──────── Excerpted data
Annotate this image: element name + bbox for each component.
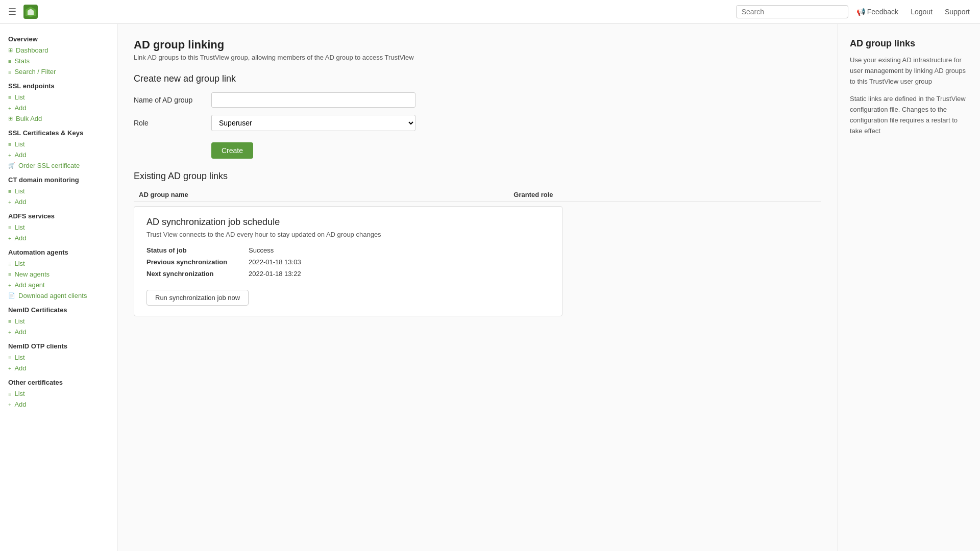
sidebar-item-nemid-otp-add[interactable]: + Add — [0, 363, 117, 373]
right-panel-text1: Use your existing AD infrastructure for … — [850, 55, 968, 87]
role-row: Role Superuser Admin User — [134, 115, 821, 131]
list-icon: ≡ — [8, 94, 11, 101]
name-row: Name of AD group — [134, 92, 821, 108]
sidebar-item-label: List — [14, 390, 24, 397]
sidebar-item-label: Dashboard — [16, 46, 48, 54]
run-sync-button[interactable]: Run synchronization job now — [146, 290, 249, 306]
right-panel-text2: Static links are defined in the TrustVie… — [850, 94, 968, 136]
role-select[interactable]: Superuser Admin User — [211, 115, 415, 131]
list-icon: ≡ — [8, 188, 11, 194]
sidebar-item-auto-add[interactable]: + Add agent — [0, 280, 117, 290]
download-icon: 📄 — [8, 292, 15, 299]
create-button[interactable]: Create — [211, 142, 253, 159]
logout-link[interactable]: Logout — [906, 8, 937, 16]
add-icon: + — [8, 235, 11, 241]
page-subtitle: Link AD groups to this TrustView group, … — [134, 54, 821, 61]
sidebar-item-label: List — [14, 260, 24, 267]
sidebar-item-label: Order SSL certificate — [18, 162, 80, 169]
search-input[interactable] — [736, 5, 848, 18]
sync-card: AD synchronization job schedule Trust Vi… — [134, 206, 562, 316]
sync-status-row: Status of job Success — [146, 246, 550, 254]
sidebar-item-other-add[interactable]: + Add — [0, 399, 117, 410]
sidebar-item-other-list[interactable]: ≡ List — [0, 388, 117, 399]
sync-card-desc: Trust View connects to the AD every hour… — [146, 231, 550, 238]
sidebar-item-label: Add — [14, 234, 26, 242]
table-col-adgroup: AD group name — [134, 188, 508, 202]
list-icon: ≡ — [8, 141, 11, 147]
sync-next-label: Next synchronization — [146, 270, 249, 278]
sidebar-item-nemid-cert-list[interactable]: ≡ List — [0, 316, 117, 327]
sidebar-item-label: Add — [14, 104, 26, 112]
table-col-role: Granted role — [508, 188, 821, 202]
sidebar-item-auto-download[interactable]: 📄 Download agent clients — [0, 290, 117, 301]
feedback-label: Feedback — [867, 8, 898, 16]
sync-next-value: 2022-01-18 13:22 — [249, 270, 301, 278]
sidebar-item-stats[interactable]: ≡ Stats — [0, 56, 117, 66]
sidebar-item-auto-new[interactable]: ≡ New agents — [0, 269, 117, 280]
sidebar-section-ct: CT domain monitoring — [0, 171, 117, 186]
sidebar-item-nemid-cert-add[interactable]: + Add — [0, 327, 117, 337]
sidebar-item-ssl-list[interactable]: ≡ List — [0, 92, 117, 103]
dashboard-icon: ⊞ — [8, 47, 13, 54]
sidebar-item-label: Search / Filter — [14, 68, 56, 76]
name-label: Name of AD group — [134, 96, 205, 104]
sidebar-item-label: List — [14, 354, 24, 361]
sidebar-item-dashboard[interactable]: ⊞ Dashboard — [0, 45, 117, 56]
list-icon: ≡ — [8, 318, 11, 324]
sync-prev-value: 2022-01-18 13:03 — [249, 258, 301, 266]
search-filter-icon: ≡ — [8, 69, 11, 75]
sidebar-item-label: Bulk Add — [16, 115, 42, 122]
sidebar-section-nemid-cert: NemID Certificates — [0, 301, 117, 316]
sidebar-item-sslcert-add[interactable]: + Add — [0, 149, 117, 160]
sidebar-section-other: Other certificates — [0, 373, 117, 388]
add-icon: + — [8, 152, 11, 158]
sidebar-item-adfs-list[interactable]: ≡ List — [0, 222, 117, 233]
sidebar-section-adfs: ADFS services — [0, 207, 117, 222]
support-link[interactable]: Support — [941, 8, 974, 16]
feedback-link[interactable]: 📢 Feedback — [852, 8, 902, 16]
sync-status-label: Status of job — [146, 246, 249, 254]
hamburger-button[interactable]: ☰ — [6, 4, 18, 19]
sync-prev-row: Previous synchronization 2022-01-18 13:0… — [146, 258, 550, 266]
add-icon: + — [8, 329, 11, 335]
topnav: ☰ 📢 Feedback Logout Support — [0, 0, 980, 24]
page-title: AD group linking — [134, 38, 821, 52]
sidebar-item-sslcert-list[interactable]: ≡ List — [0, 139, 117, 149]
sidebar-section-ssl-endpoints: SSL endpoints — [0, 77, 117, 92]
sidebar-item-label: Add — [14, 364, 26, 372]
add-icon: + — [8, 282, 11, 288]
sidebar-item-label: Add — [14, 198, 26, 206]
create-section-title: Create new ad group link — [134, 73, 821, 84]
sidebar-item-adfs-add[interactable]: + Add — [0, 233, 117, 243]
sidebar-item-label: Stats — [14, 57, 30, 65]
sidebar-section-overview: Overview — [0, 30, 117, 45]
sidebar: Overview ⊞ Dashboard ≡ Stats ≡ Search / … — [0, 24, 117, 551]
sidebar-item-label: List — [14, 187, 24, 195]
create-button-row: Create — [134, 138, 821, 159]
sidebar-item-label: Add — [14, 328, 26, 336]
sidebar-item-auto-list[interactable]: ≡ List — [0, 258, 117, 269]
main-content: AD group linking Link AD groups to this … — [117, 24, 837, 551]
sidebar-item-sslcert-order[interactable]: 🛒 Order SSL certificate — [0, 160, 117, 171]
sync-next-row: Next synchronization 2022-01-18 13:22 — [146, 270, 550, 278]
sidebar-item-label: List — [14, 140, 24, 148]
sidebar-item-label: Add — [14, 151, 26, 159]
sidebar-item-ssl-bulk-add[interactable]: ⊞ Bulk Add — [0, 113, 117, 124]
sidebar-item-search-filter[interactable]: ≡ Search / Filter — [0, 66, 117, 77]
list-icon: ≡ — [8, 224, 11, 231]
list-icon: ≡ — [8, 271, 11, 278]
add-icon: + — [8, 105, 11, 111]
list-icon: ≡ — [8, 355, 11, 361]
name-input[interactable] — [211, 92, 415, 108]
add-icon: + — [8, 199, 11, 205]
list-icon: ≡ — [8, 261, 11, 267]
sidebar-item-label: List — [14, 317, 24, 325]
sidebar-item-ct-list[interactable]: ≡ List — [0, 186, 117, 196]
sync-prev-label: Previous synchronization — [146, 258, 249, 266]
sidebar-item-label: Download agent clients — [18, 292, 87, 299]
sidebar-item-nemid-otp-list[interactable]: ≡ List — [0, 352, 117, 363]
sidebar-section-nemid-otp: NemID OTP clients — [0, 337, 117, 352]
sidebar-item-ssl-add[interactable]: + Add — [0, 103, 117, 113]
sidebar-item-ct-add[interactable]: + Add — [0, 196, 117, 207]
app-logo — [22, 4, 39, 20]
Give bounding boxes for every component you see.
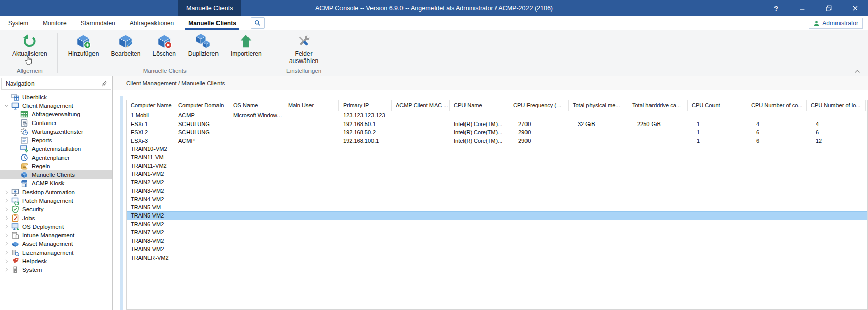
────────────────
What the task requires: The pictures in the data should be omitted, and every remaining line set down exactly.

Your response:
Annotate this image: element name + bbox for each component.
sidebar-item-nemid-otp-add[interactable]: + Add — [0, 363, 117, 373]
right-panel-text1: Use your existing AD infrastructure for … — [850, 55, 968, 87]
role-row: Role Superuser Admin User — [134, 115, 821, 131]
list-icon: ≡ — [8, 94, 11, 101]
name-row: Name of AD group — [134, 92, 821, 108]
sidebar-item-label: List — [14, 390, 24, 397]
sidebar-item-label: Dashboard — [16, 46, 48, 54]
run-sync-button[interactable]: Run synchronization job now — [146, 290, 249, 306]
right-panel-text2: Static links are defined in the TrustVie… — [850, 94, 968, 136]
role-select[interactable]: Superuser Admin User — [211, 115, 415, 131]
list-icon: ≡ — [8, 188, 11, 194]
sidebar-item-auto-add[interactable]: + Add agent — [0, 280, 117, 290]
download-icon: 📄 — [8, 292, 15, 299]
create-button[interactable]: Create — [211, 142, 253, 159]
logout-link[interactable]: Logout — [906, 8, 937, 16]
add-icon: + — [8, 235, 11, 241]
page-subtitle: Link AD groups to this TrustView group, … — [134, 54, 821, 61]
sidebar-item-label: List — [14, 260, 24, 267]
sidebar-item-label: Order SSL certificate — [18, 162, 80, 169]
search-input[interactable] — [736, 5, 848, 18]
sync-card: AD synchronization job schedule Trust Vi… — [134, 206, 562, 316]
sync-status-row: Status of job Success — [146, 246, 550, 254]
sidebar-item-other-add[interactable]: + Add — [0, 399, 117, 410]
sidebar-item-other-list[interactable]: ≡ List — [0, 388, 117, 399]
sync-card-desc: Trust View connects to the AD every hour… — [146, 231, 550, 238]
sidebar-item-label: Add — [14, 234, 26, 242]
table-col-adgroup: AD group name — [134, 188, 508, 202]
list-icon: ≡ — [8, 141, 11, 147]
sync-next-label: Next synchronization — [146, 270, 249, 278]
sidebar-item-nemid-cert-list[interactable]: ≡ List — [0, 316, 117, 327]
sidebar-item-label: Add — [14, 104, 26, 112]
table-col-role: Granted role — [508, 188, 821, 202]
sidebar-item-auto-download[interactable]: 📄 Download agent clients — [0, 290, 117, 301]
feedback-label: Feedback — [867, 8, 898, 16]
sync-next-value: 2022-01-18 13:22 — [249, 270, 301, 278]
sidebar-item-stats[interactable]: ≡ Stats — [0, 56, 117, 66]
sidebar-item-auto-new[interactable]: ≡ New agents — [0, 269, 117, 280]
sidebar-section-ct: CT domain monitoring — [0, 171, 117, 186]
sidebar-item-nemid-cert-add[interactable]: + Add — [0, 327, 117, 337]
sidebar-item-ssl-list[interactable]: ≡ List — [0, 92, 117, 103]
dashboard-icon: ⊞ — [8, 47, 13, 54]
sidebar-item-label: Search / Filter — [14, 68, 56, 76]
name-label: Name of AD group — [134, 96, 205, 104]
sidebar-item-label: List — [14, 354, 24, 361]
sidebar-item-dashboard[interactable]: ⊞ Dashboard — [0, 45, 117, 56]
list-icon: ≡ — [8, 318, 11, 324]
sync-prev-value: 2022-01-18 13:03 — [249, 258, 301, 266]
search-filter-icon: ≡ — [8, 69, 11, 75]
sidebar-item-label: Bulk Add — [16, 115, 42, 122]
sidebar-section-nemid-cert: NemID Certificates — [0, 301, 117, 316]
sidebar-item-sslcert-add[interactable]: + Add — [0, 149, 117, 160]
sidebar-section-other: Other certificates — [0, 373, 117, 388]
add-icon: + — [8, 152, 11, 158]
sidebar-item-adfs-list[interactable]: ≡ List — [0, 222, 117, 233]
sidebar-section-adfs: ADFS services — [0, 207, 117, 222]
support-link[interactable]: Support — [941, 8, 974, 16]
feedback-link[interactable]: 📢 Feedback — [852, 8, 902, 16]
sync-status-label: Status of job — [146, 246, 249, 254]
hamburger-button[interactable]: ☰ — [6, 4, 18, 19]
sync-prev-row: Previous synchronization 2022-01-18 13:0… — [146, 258, 550, 266]
add-icon: + — [8, 329, 11, 335]
topnav: ☰ 📢 Feedback Logout Support — [0, 0, 980, 24]
page-title: AD group linking — [134, 38, 821, 52]
sidebar-item-sslcert-list[interactable]: ≡ List — [0, 139, 117, 149]
sidebar-section-ssl-endpoints: SSL endpoints — [0, 77, 117, 92]
sidebar-item-label: Add — [14, 364, 26, 372]
add-icon: + — [8, 282, 11, 288]
sidebar-item-label: Add — [14, 198, 26, 206]
create-section-title: Create new ad group link — [134, 73, 821, 84]
sidebar-item-adfs-add[interactable]: + Add — [0, 233, 117, 243]
sidebar-item-label: Stats — [14, 57, 30, 65]
sidebar-section-overview: Overview — [0, 30, 117, 45]
sidebar: Overview ⊞ Dashboard ≡ Stats ≡ Search / … — [0, 24, 117, 551]
sidebar-item-label: List — [14, 187, 24, 195]
create-button-row: Create — [134, 138, 821, 159]
sidebar-item-label: Add — [14, 328, 26, 336]
sidebar-item-auto-list[interactable]: ≡ List — [0, 258, 117, 269]
main-content: AD group linking Link AD groups to this … — [117, 24, 837, 551]
sidebar-item-sslcert-order[interactable]: 🛒 Order SSL certificate — [0, 160, 117, 171]
sync-next-row: Next synchronization 2022-01-18 13:22 — [146, 270, 550, 278]
sidebar-item-label: List — [14, 140, 24, 148]
sidebar-item-label: Add — [14, 151, 26, 159]
sidebar-item-ssl-bulk-add[interactable]: ⊞ Bulk Add — [0, 113, 117, 124]
sidebar-item-search-filter[interactable]: ≡ Search / Filter — [0, 66, 117, 77]
list-icon: ≡ — [8, 224, 11, 231]
list-icon: ≡ — [8, 271, 11, 278]
add-icon: + — [8, 105, 11, 111]
list-icon: ≡ — [8, 355, 11, 361]
name-input[interactable] — [211, 92, 415, 108]
add-icon: + — [8, 199, 11, 205]
list-icon: ≡ — [8, 261, 11, 267]
sidebar-item-label: List — [14, 317, 24, 325]
sidebar-item-ct-list[interactable]: ≡ List — [0, 186, 117, 196]
sync-prev-label: Previous synchronization — [146, 258, 249, 266]
sidebar-item-label: Download agent clients — [18, 292, 87, 299]
sidebar-item-nemid-otp-list[interactable]: ≡ List — [0, 352, 117, 363]
sidebar-section-nemid-otp: NemID OTP clients — [0, 337, 117, 352]
sidebar-item-ssl-add[interactable]: + Add — [0, 103, 117, 113]
sidebar-item-ct-add[interactable]: + Add — [0, 196, 117, 207]
app-logo — [22, 4, 39, 20]
Give bounding boxes for every component you see.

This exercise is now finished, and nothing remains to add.